**PROVIDED DATA:**
*** Block opens ***
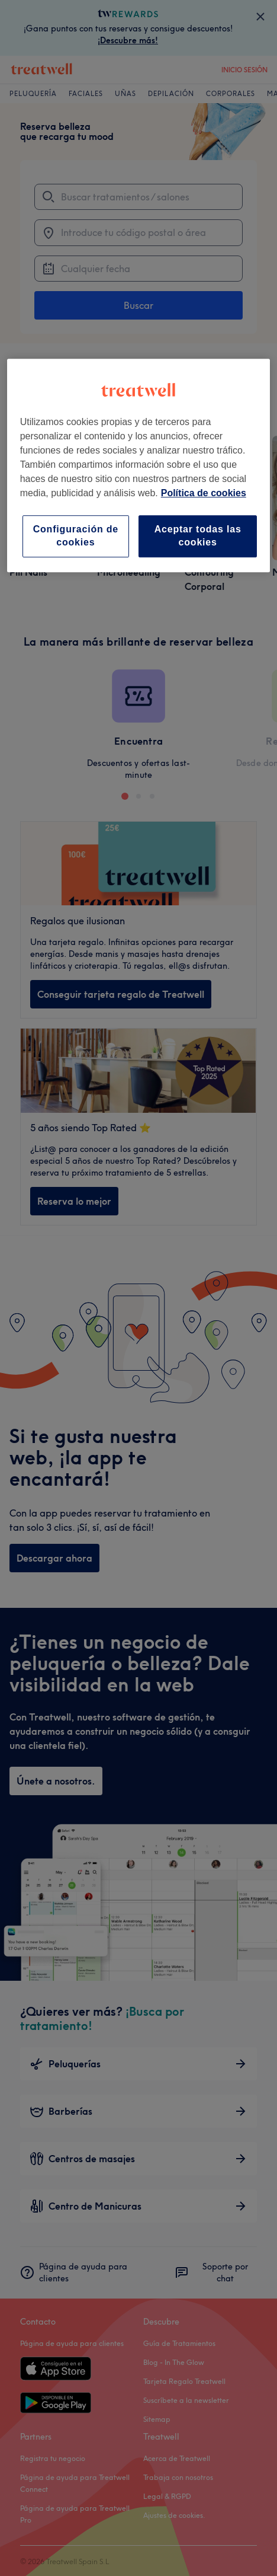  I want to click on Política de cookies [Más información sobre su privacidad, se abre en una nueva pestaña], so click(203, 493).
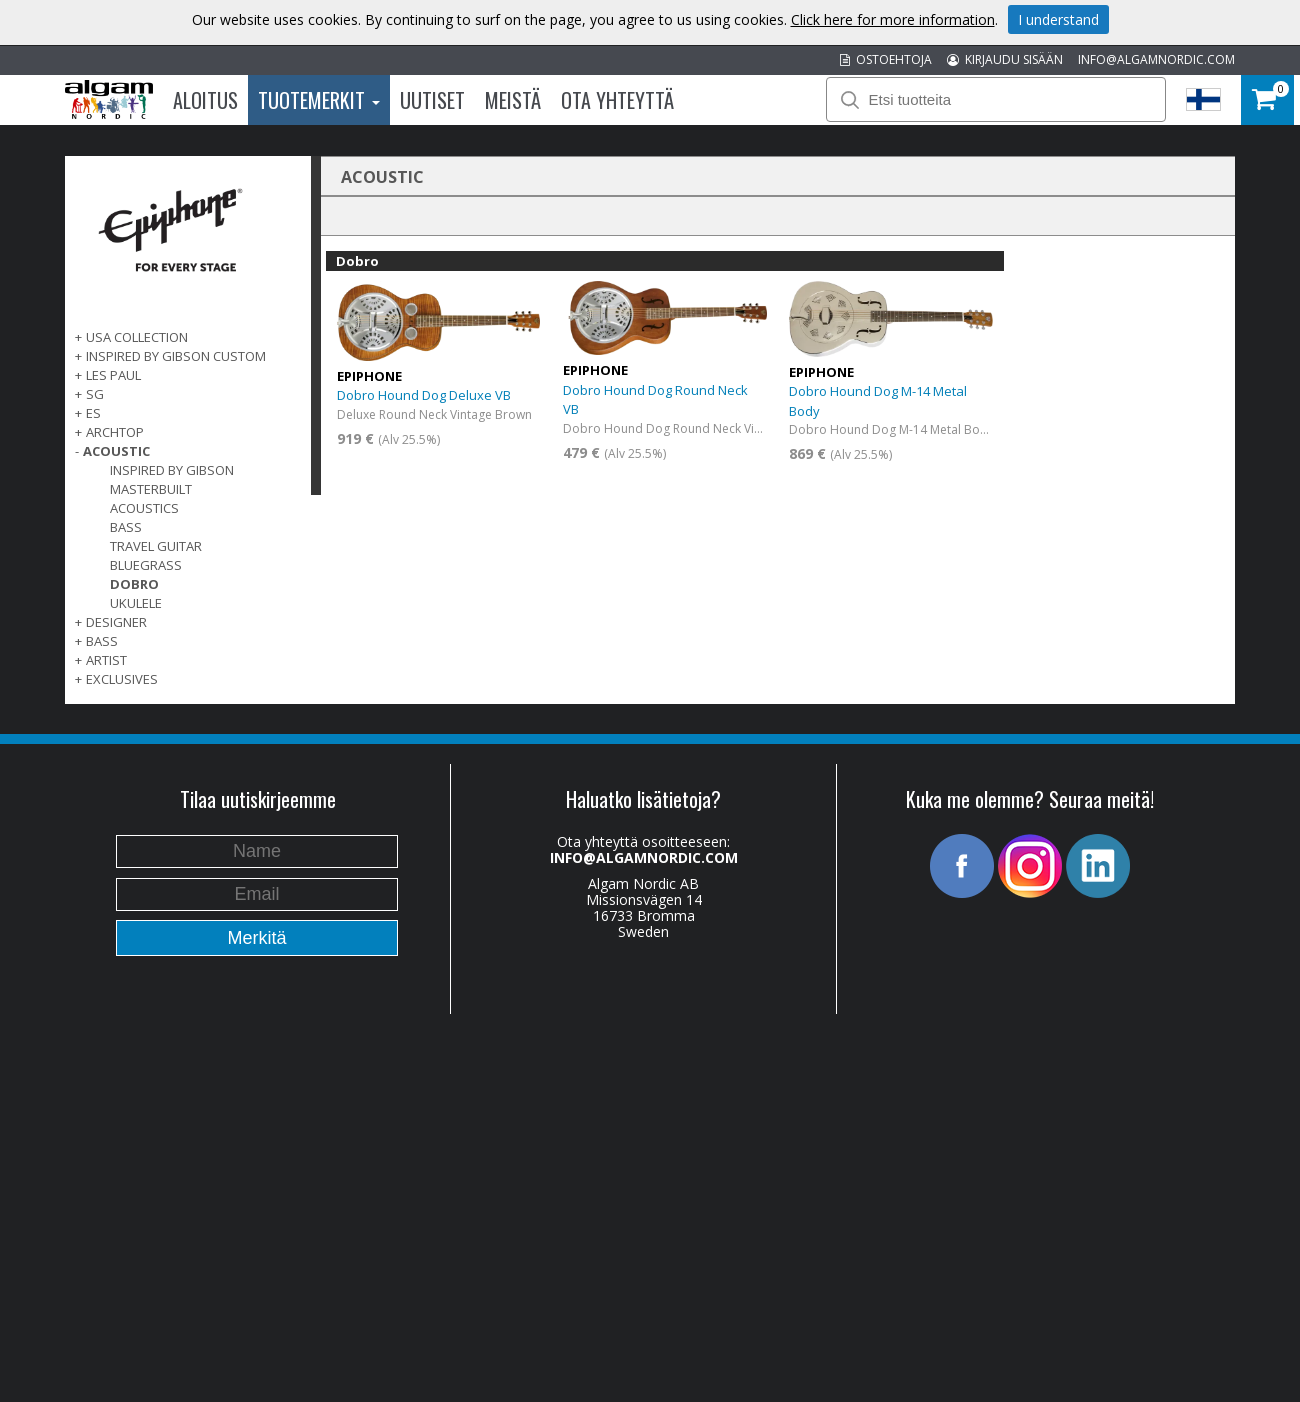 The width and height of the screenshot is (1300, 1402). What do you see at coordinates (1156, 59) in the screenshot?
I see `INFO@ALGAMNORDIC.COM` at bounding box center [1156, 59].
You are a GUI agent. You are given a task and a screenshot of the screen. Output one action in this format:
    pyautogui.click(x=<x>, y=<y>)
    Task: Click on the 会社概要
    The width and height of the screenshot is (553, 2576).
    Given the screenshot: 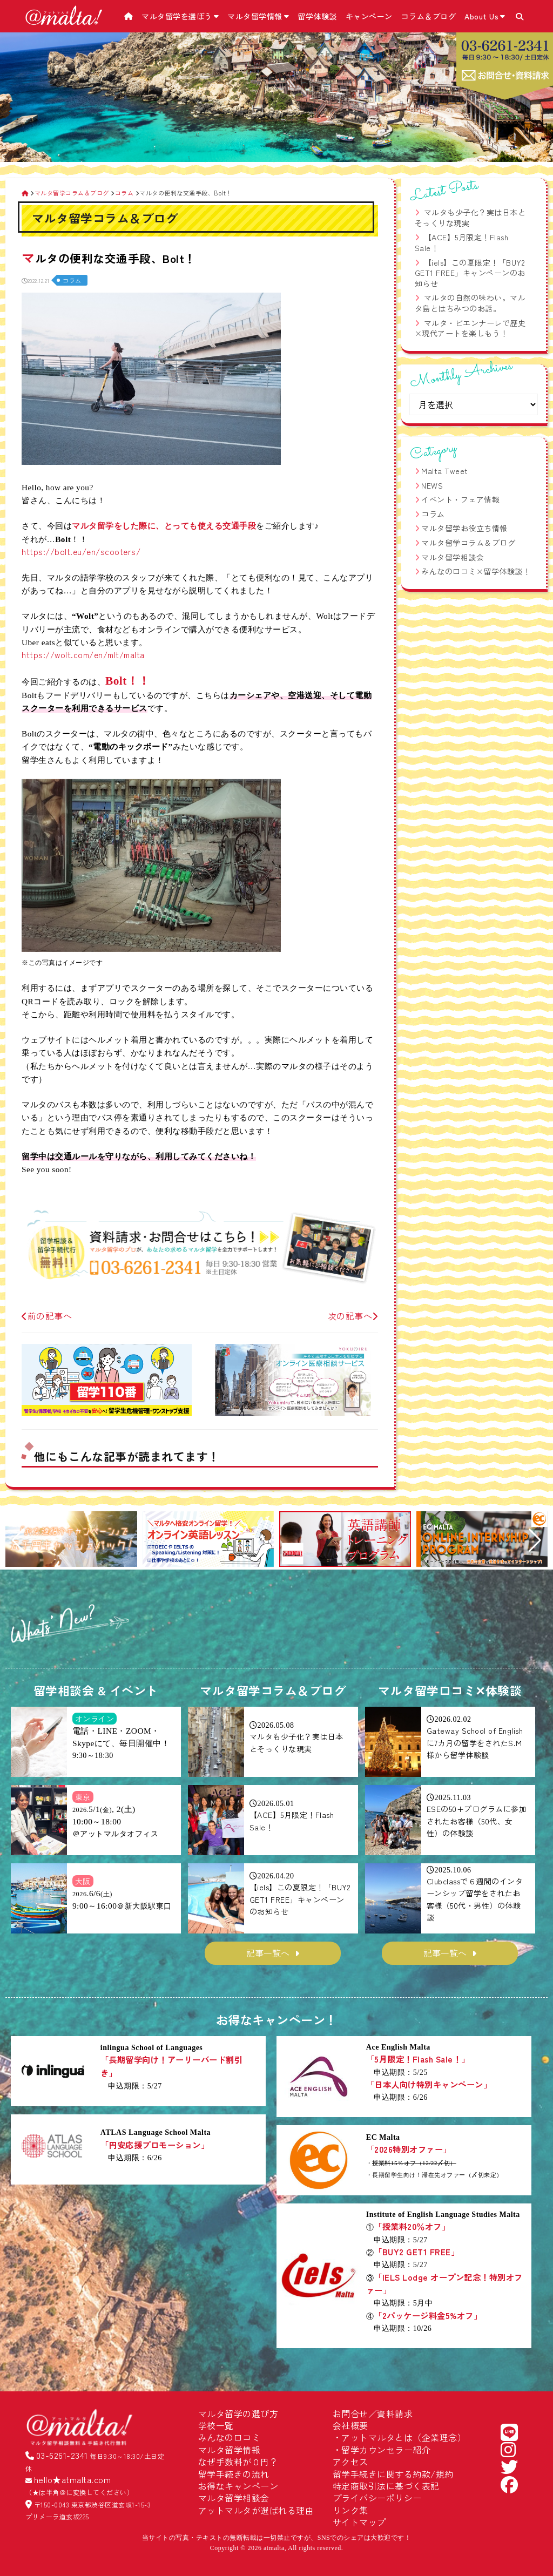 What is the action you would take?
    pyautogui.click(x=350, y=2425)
*** Block closes ***
**ASSIGNMENT:** Within the data above, the span starting at the line containing "You are a GUI" and ending at the line containing "The width and height of the screenshot is (553, 2576)." is to be retyped exactly, with no other lines.

**RESPONSE BELOW:**
You are a GUI agent. You are given a task and a screenshot of the screen. Output one action in this format:
    pyautogui.click(x=<x>, y=<y>)
    Task: Click on the 会社概要
    The width and height of the screenshot is (553, 2576).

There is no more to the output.